** Records to use follows **

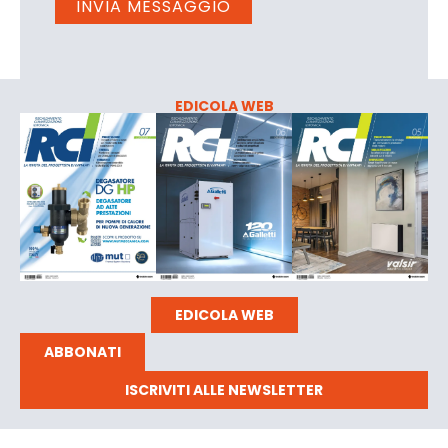
EDICOLA WEB
EDICOLA WEB
ABBONATI
ISCRIVITI ALLE NEWSLETTER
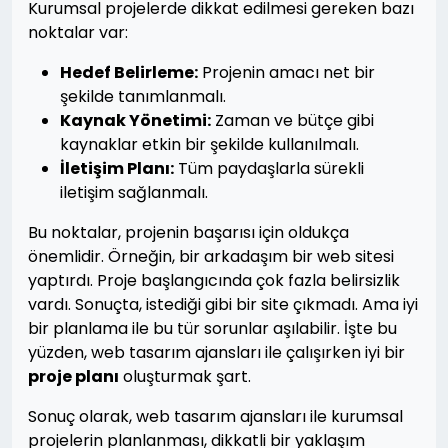
Kurumsal projelerde dikkat edilmesi gereken bazı
noktalar var:
Hedef Belirleme:
Projenin amacı net bir
şekilde tanımlanmalı.
Kaynak Yönetimi:
Zaman ve bütçe gibi
kaynaklar etkin bir şekilde kullanılmalı.
İletişim Planı:
Tüm paydaşlarla sürekli
iletişim sağlanmalı.
Bu noktalar, projenin başarısı için oldukça
önemlidir. Örneğin, bir arkadaşım bir web sitesi
yaptırdı. Proje başlangıcında çok fazla belirsizlik
vardı. Sonuçta, istediği gibi bir site çıkmadı. Ama iyi
bir planlama ile bu tür sorunlar aşılabilir. İşte bu
yüzden, web tasarım ajansları ile çalışırken iyi bir
proje planı
oluşturmak şart.
Sonuç olarak, web tasarım ajansları ile kurumsal
projelerin planlanması, dikkatli bir yaklaşım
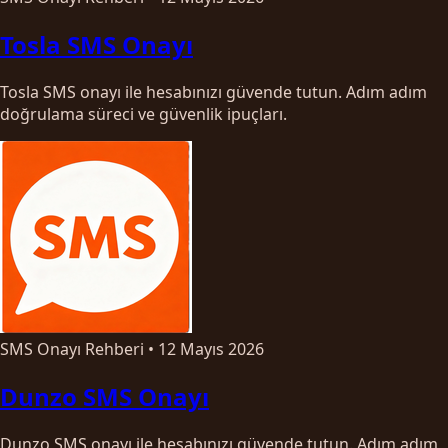
Tosla SMS Onayı
Tosla SMS onayı ile hesabınızı güvende tutun. Adım adım
doğrulama süreci ve güvenlik ipuçları.
SMS Onayı Rehberi
•
12 Mayıs 2026
Dunzo SMS Onayı
Dunzo SMS onayı ile hesabınızı güvende tutun. Adım adım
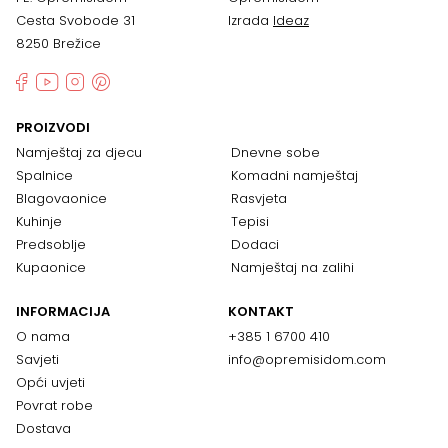
Cesta Svobode 31
Izrada
Ideaz
8250 Brežice
PROIZVODI
Namještaj za djecu
Dnevne sobe
Spalnice
Komadni namještaj
Blagovaonice
Rasvjeta
Kuhinje
Tepisi
Predsoblje
Dodaci
Kupaonice
Namještaj na zalihi
INFORMACIJA
KONTAKT
O nama
+385 1 6700 410
Savjeti
info@opremisidom.com
Opći uvjeti
Povrat robe
Dostava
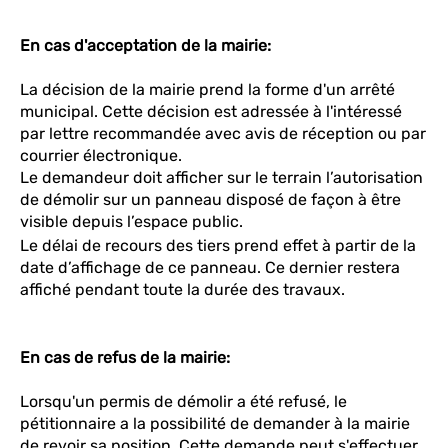
En cas d'acceptation de la mairie:
La décision de la mairie prend la forme d'un arrêté
municipal. Cette décision est adressée à l'intéressé
par lettre recommandée avec avis de réception ou par
courrier électronique.
Le demandeur doit afficher sur le terrain l’autorisation
de démolir sur un panneau disposé de façon à être
visible depuis l’espace public.
Le délai de recours des tiers prend effet à partir de la
date d’affichage de ce panneau. Ce dernier restera
affiché pendant toute la durée des travaux.
En cas de refus de la mairie:
Lorsqu'un permis de démolir a été refusé, le
pétitionnaire a la possibilité de demander à la mairie
de revoir sa position. Cette demande peut s'effectuer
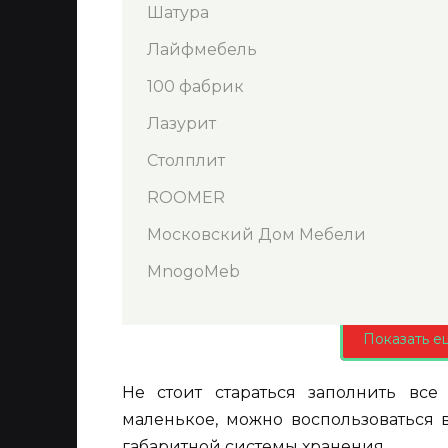
Шатура
Лайфмебель
100 фабрик
Лазурит
Столплит
ROOMER
Московский Дом Мебели
MnogoMeb
Показать е
Не стоит стараться заполнить вс
маленькое, можно воспользоваться 
габаритной системы хранения.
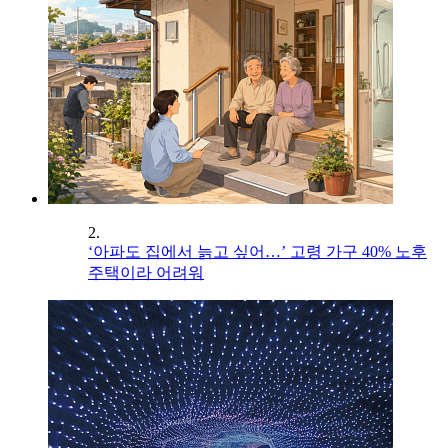
2.
‘아파도 집에서 늙고 싶어…’ 고령 가구 40% 노후
주택이라 어려워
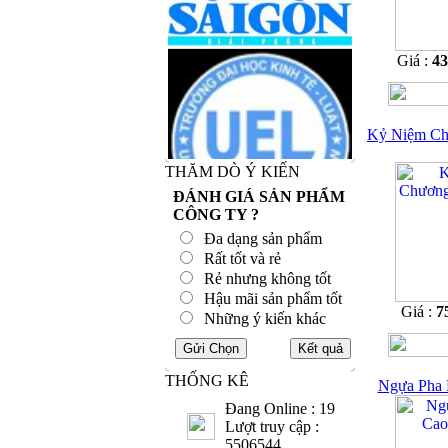
Giá :
4
Kỷ Niệm Ch
THĂM DÒ Ý KIẾN
ĐÁNH GIÁ SẢN PHẨM
CÔNG TY ?
Đa dạng sản phẩm
Rất tốt và rẻ
Rẻ nhưng không tốt
Hậu mãi sản phẩm tốt
Giá :
7
Những ý kiến khác
THỐNG KÊ
Ngựa Pha 
Đang Online : 19
Lượt truy cập :
5506544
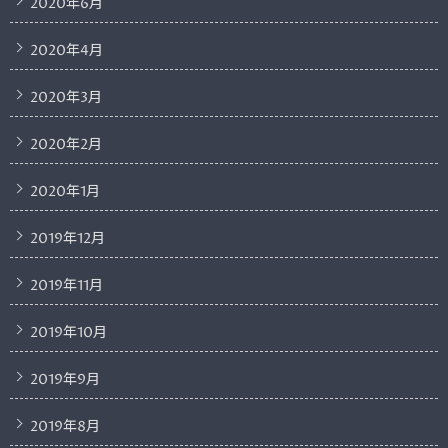
2020年6月
2020年4月
2020年3月
2020年2月
2020年1月
2019年12月
2019年11月
2019年10月
2019年9月
2019年8月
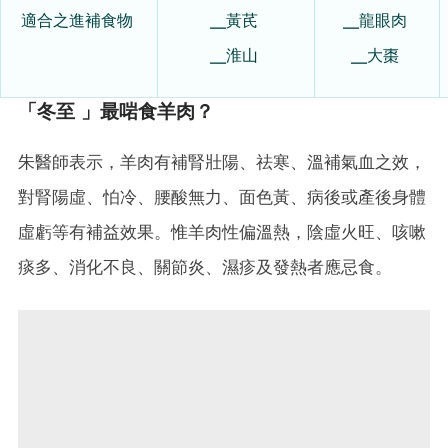
適合之進補食物
╴黃芪
╴龍眼肉
╴淮山
╴大棗
「冬至 」最啱食羊肉？
朱醫師表示，羊肉有補腎壯陽、祛寒、溫補氣血之效，
對腎陽虛、怕冷、腰酸無力、面色黃、病後或產後身體
虛虧等有補益效果。惟羊肉性偏溫熱，陰虛火旺、咳嗽
痰多、消化不良、關節炎、濕疹及發熱者應忌食。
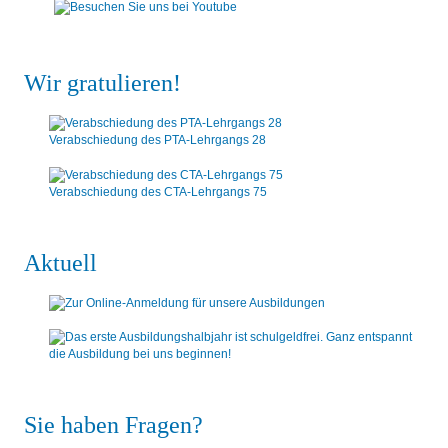
Wir gratulieren!
Verabschiedung des PTA-Lehrgangs 28
Verabschiedung des CTA-Lehrgangs 75
Aktuell
Sie haben Fragen?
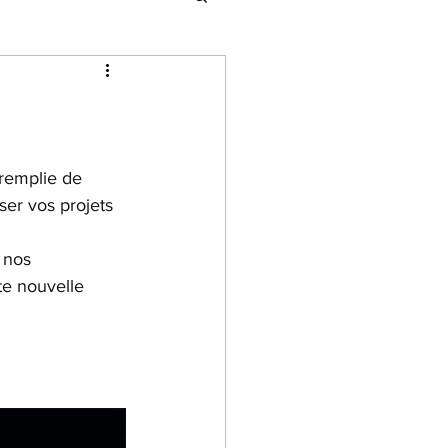
 remplie de 
ser vos projets 
 nos 
te nouvelle 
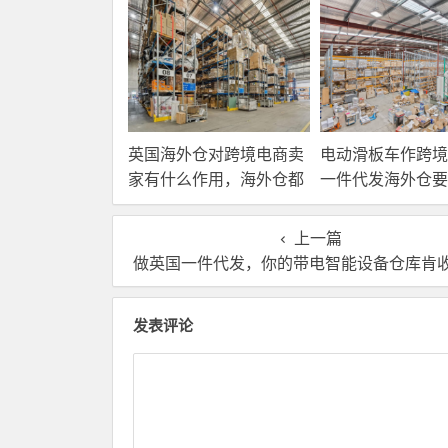
英国海外仓对跨境电商卖
电动滑板车作跨境
家有什么作用，海外仓都
一件代发海外仓要
有哪些核心服务？
选？
上一篇
做英国一件代发，你的带电智能设备仓库肯
发表评论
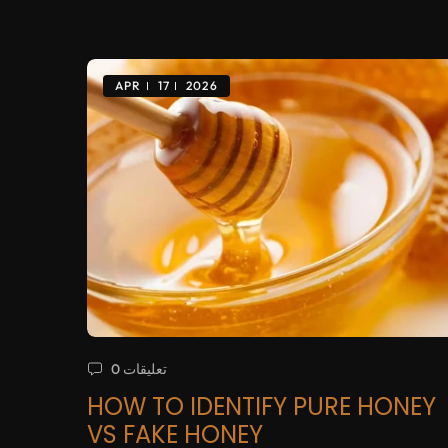
APR
17
2026
0 تعليقات
HOW TO IDENTIFY PURE HONEY
VS FAKE HONEY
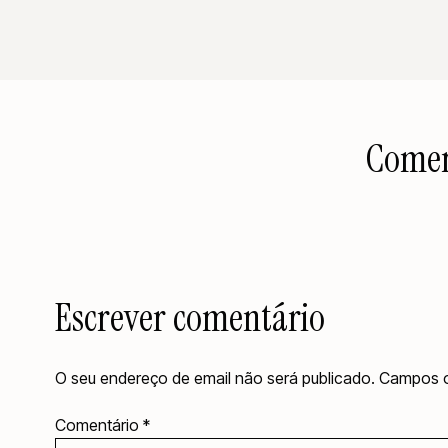
Comen
Escrever comentário
O seu endereço de email não será publicado.
Campos o
Comentário
*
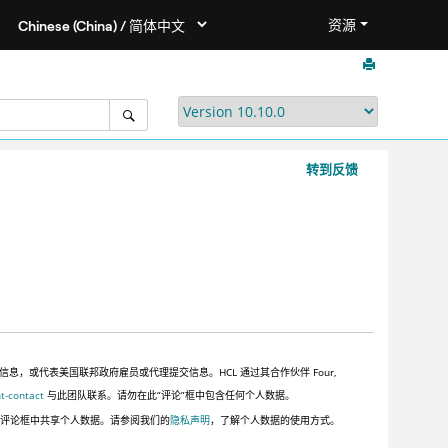
资源
转到反馈
或代表美国联邦政府雇员或代理提交信息。HCL 通过其合作伙伴 Four,
t-contact
与此团队联系。请勿在此“评论”框中包含任何个人数据。
此评论框中共享个人数据。请参阅我们的
隐私声明
，了解个人数据的使用方式。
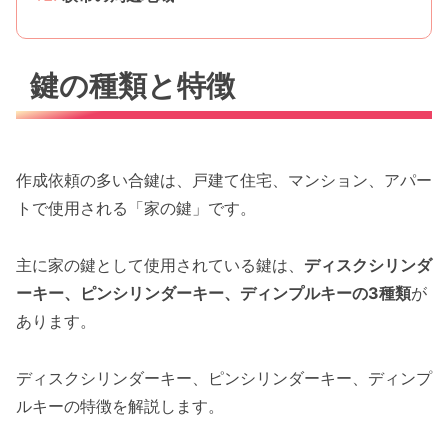
鍵の種類と特徴
作成依頼の多い合鍵は、戸建て住宅、マンション、アパー
トで使用される「家の鍵」です。
主に家の鍵として使用されている鍵は、
ディスクシリンダ
ーキー、ピンシリンダーキー、ディンプルキーの3種類
が
あります。
ディスクシリンダーキー、ピンシリンダーキー、ディンプ
ルキーの特徴を解説します。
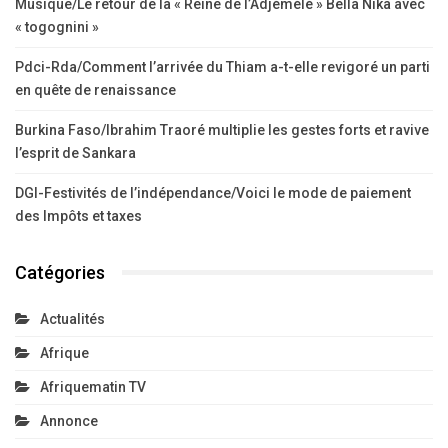
Musique/Le retour de la « Reine de l’Adjémélé » Bella Nika avec
« togognini »
Pdci-Rda/Comment l’arrivée du Thiam a-t-elle revigoré un parti
en quête de renaissance
Burkina Faso/Ibrahim Traoré multiplie les gestes forts et ravive
l’esprit de Sankara
DGI-Festivités de l’indépendance/Voici le mode de paiement
des Impôts et taxes
Catégories
Actualités
Afrique
Afriquematin TV
Annonce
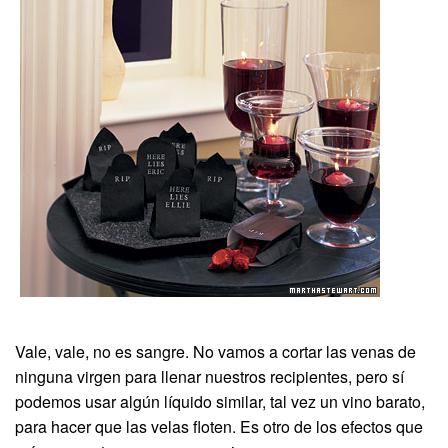
Vale, vale, no es sangre. No vamos a cortar las venas de
ninguna virgen para llenar nuestros recipientes, pero sí
podemos usar algún líquido similar, tal vez un vino barato,
para hacer que las velas floten. Es otro de los efectos que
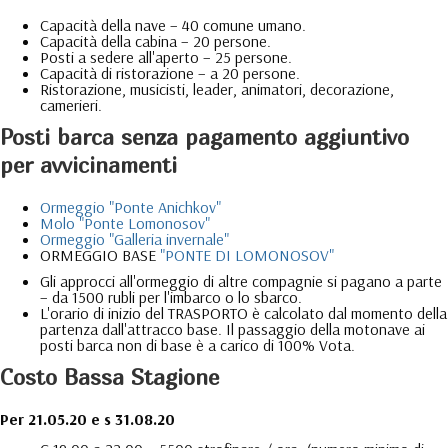
Capacità della nave – 40 comune umano.
Capacità della cabina – 20 persone.
Posti a sedere all'aperto – 25 persone.
Capacità di ristorazione – a 20 persone.
Ristorazione, musicisti, leader, animatori, decorazione,
camerieri.
Posti barca senza pagamento aggiuntivo
per avvicinamenti
Ormeggio "Ponte Anichkov"
Molo "Ponte Lomonosov"
Ormeggio "Galleria invernale"
ORMEGGIO BASE
"PONTE DI LOMONOSOV"
Gli approcci all'ormeggio di altre compagnie si pagano a parte
– da 1500 rubli per l'imbarco o lo sbarco.
L'orario di inizio del TRASPORTO è calcolato dal momento della
partenza dall'attracco base. Il passaggio della motonave ai
posti barca non di base è a carico di 100% Vota.
Costo Bassa Stagione
Per 21.05.20 e s 31.08.20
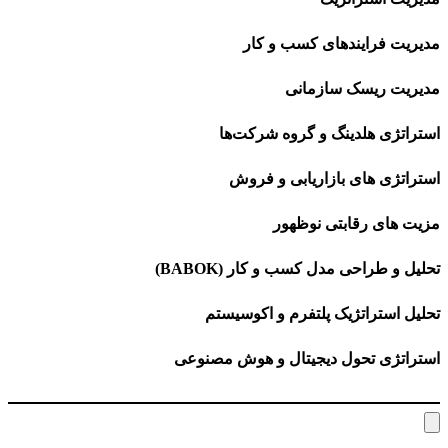
مدیریت فرایندهای کسب و کار
مدیریت ریسک سازمانی
استراتژی هلدینگ و گروه شرکت‌ها
استراتژی های بازاریابی و فروش
مزیت های رقابتی نوظهور
تحلیل و طراحی مدل کسب و کار (BABOK)
تحلیل استراتژیک پلتفرم و اکوسیستم
استراتژی تحول دیجیتال و هوش مصنوعی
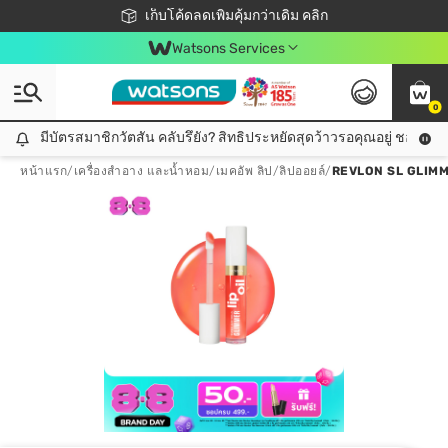
ชอปออนไลน์ครั้งแรก ลดเพิ่มจุก ๆ 10%! 🎉
เก็บโค้ดลดเพิ่มคุ้มกว่าเดิม คลิก
สมาชิกวัตสัน คลับดียังไง?
📦ส่งฟรี! เมื่อชอป 499฿
Watsons Services
0
มีบัตรสมาชิกวัตสัน คลับรึยัง? สิทธิประหยัดสุดว้าวรอคุณอยู่ ชอปคุ้มกว
มีบัตรสมาชิกวัตสัน คลับรึยัง? สิทธิประหยัดสุดว้าวรอคุณอยู่ ชอปคุ้มกว่าเดิม คลิก!
หน้าแรก
/
เครื่องสำอาง และน้ำหอม
/
เมคอัพ ลิป
/
ลิปออยล์
/
REVLON SL GLIMME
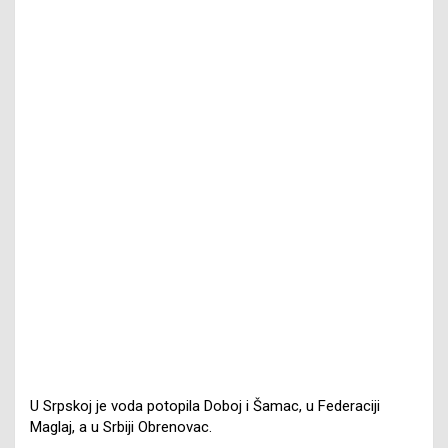
U Srpskoj je voda potopila Doboj i Šamac, u Federaciji
Maglaj, a u Srbiji Obrenovac.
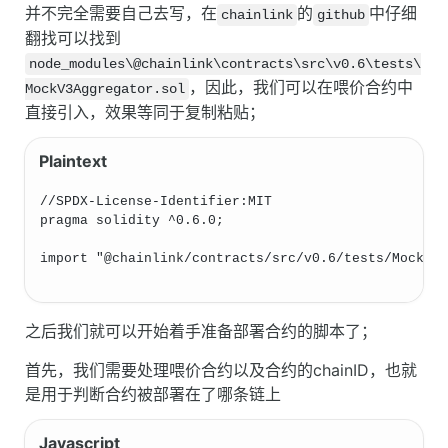
并不完全需要自己去写，在
的
中仔细
chainlink
github
翻找可以找到
node_modules\@chainlink\contracts\src\v0.6\tests\
，因此，我们可以在喂价合约中
MockV3Aggregator.sol
直接引入，效果等同于复制粘贴；
//SPDX-License-Identifier:MIT
pragma solidity ^0.6.0;
import "@chainlink/contracts/src/v0.6/tests/MockV3
之后我们就可以开始着手准备部署合约的脚本了；
首先，我们需要处理喂价合约以及合约的chainID，也就
是用于判断合约被部署在了哪条链上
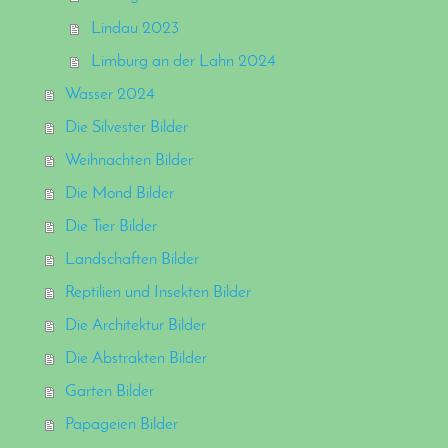
Lindau 2023
Limburg an der Lahn 2024
Wasser 2024
Die Silvester Bilder
Weihnachten Bilder
Die Mond Bilder
Die Tier Bilder
Landschaften Bilder
Reptilien und Insekten Bilder
Die Architektur Bilder
Die Abstrakten Bilder
Garten Bilder
Papageien Bilder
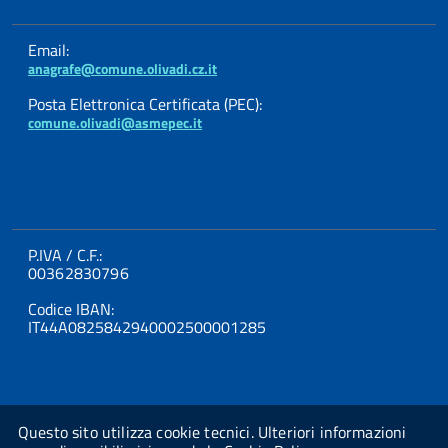
Email:
anagrafe@comune.olivadi.cz.it
Posta Elettronica Certificata (PEC):
comune.olivadi@asmepec.it
P.IVA / C.F.:
00362830796
Codice IBAN:
IT44A0825842940002500001285
Questo sito utilizza cookie tecnici. Ulteriori informazioni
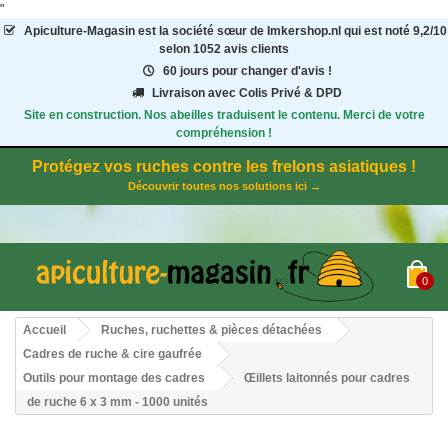
"
Apiculture-Magasin
est la société sœur de Imkershop.nl qui est noté
9,2
/
10
selon 1052
avis clients
60 jours pour changer d'avis !
Livraison avec Colis Privé & DPD
Site en construction. Nos abeilles traduisent le contenu. Merci de votre
compréhension !
Protégez vos ruches contre les frelons asiatiques !
Découvrir toutes nos solutions ici →
0
Accueil
Ruches, ruchettes & pièces détachées
Cadres de ruche & cire gaufrée
Outils pour montage des cadres
Œillets laitonnés pour cadres
de ruche 6 x 3 mm - 1000 unités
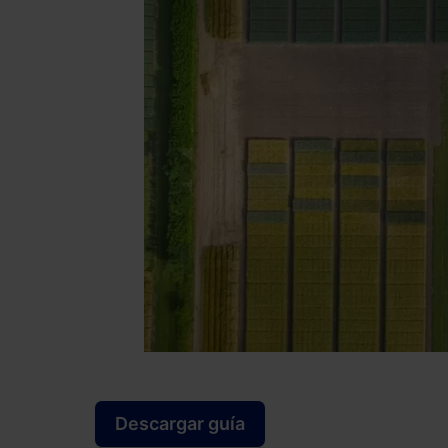
Descargar guía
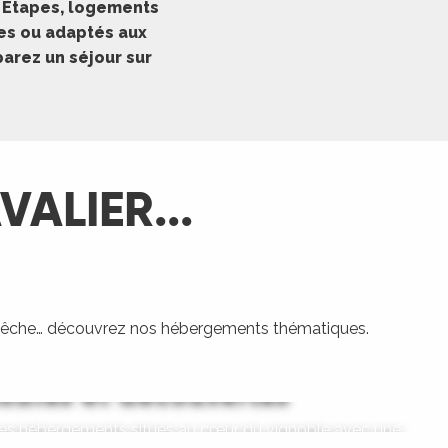
o Étapes, logements
tes ou adaptés aux
arez un séjour sur
ALIER...
e pêche… découvrez nos hébergements thématiques.
obles et découvertes
gements Accueil Vélo
bergements pêche
 ces hébergements situés au cœur du vignoble avec une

** End of Records to use **

• Brief: There should be an exact restatement of the lines from the line with "Descargar guía" through the last line of the entries above, and no pictures in it.

• Written response:
Descargar guía
o Étapes, logements
tes ou adaptés aux
arez un séjour sur
ALIER...
e pêche… découvrez nos hébergements thématiques.
obles et découvertes
gements Accueil Vélo
bergements pêche
 ces hébergements situés au cœur du vignoble avec une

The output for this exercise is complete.